McCarthy, a California Republican, had served as House minority leader after Democrats took the majority in 2019.

Legislators will reconvene on Wednesday and hold subsequent votes until a candidate for the speakership wins a majority. The House will remain effectively non-functional without a new speaker.

Hakeem Jeffries is applauded in the House by his fellow Democrats.
Democrat Hakeem Jeffries of New York received more votes than Republican Kevin McCarthy in the first round of voting for House speaker [Evelyn Hockstein/Reuters]

The speaker is second in the line of succession for the US presidency and the country’s most powerful legislator, with decisive influence over what bills and amendments get to be considered.

The House is one of two chambers that makes up the US Congress. It, along with the Senate, passes federal legislation, allocates government spending and ensures oversight.

After the first round of voting, Biggs, an Arizona Republican, called on McCarthy to “stand down” and allow Republicans to choose another leader on the next ballot.

“We barely got through half the ballot before confirming that McCarthy is still well short of 218 votes,” he wrote on Twitter. “My colleagues have made clear that our party deserves a new leader.”

McCarthy had negotiated with the politicians who oppose his bid for speaker, offering concessions that were anticipated to dilute his power, should he become speaker.

He has promised to focus on the priorities of right-wing members, including investigating the business practices of President Joe Biden’s son Hunter Biden, an issue that Democrats dismiss as a conspiracy theory.

McCarthy has also called on Department of Homeland Security Secretary Alejandro Mayorkas to resign over his handling of migration at the southern border, threatening to investigate and impeach him.

Moreover, he promised to restore the committee assignments of Georgia Congresswoman Marjorie Taylor Greene, who was kicked off congressional panels in 2021 over anti-Jewish and Islamophobic comments.

But despite those promises, McCarthy still failed to quell opposition from the far right.

Earlier on Tuesday, McCarthy signalled a willingness to withstand several rounds of voting. “I will always fight to put the American people first, not a few individuals that want something for themselves,” he told reporters. “So we may have a battle on the [House] floor, but the battle is for the [Republican] conference and the country, and that’s fine with me.”

His opponents also said they are in it for the long run. “I stand firmly committed to changing the status quo no matter how many ballots this takes,” Scott Perry, one of the leading Republican dissenters, wrote on Twitter.

Meanwhile, Democrats have described Republicans’ inability to agree on a speaker as a demonstration of the GOP’s failure to lead.

“None of this is good for our country. None of it,” Democratic Senator Chris Murphy wrote in a social media post.

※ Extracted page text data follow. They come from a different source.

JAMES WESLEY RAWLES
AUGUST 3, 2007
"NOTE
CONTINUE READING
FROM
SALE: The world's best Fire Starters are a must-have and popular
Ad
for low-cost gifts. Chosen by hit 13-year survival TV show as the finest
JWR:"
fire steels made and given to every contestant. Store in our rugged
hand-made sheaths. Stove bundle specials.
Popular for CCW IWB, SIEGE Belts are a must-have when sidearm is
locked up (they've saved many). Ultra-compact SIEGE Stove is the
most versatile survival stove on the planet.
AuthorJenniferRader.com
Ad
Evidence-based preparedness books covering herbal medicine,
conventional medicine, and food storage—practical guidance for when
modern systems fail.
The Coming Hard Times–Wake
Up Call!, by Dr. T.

Key House Democrat Jamie Raskin called the inconclusive votes a “once-in-a-century humiliation” for McCarthy, accusing him of whitewashing “right-wing insurrectionism” that Raskin said took place during the January 6, 2021, Capitol riot.

Democrats could help McCarthy by voting for him or leaving the chamber for the next rounds of voting to lower the total of the votes, making it easier for him to attain a majority. But Congressman Eric Swalwell has ruled out the idea.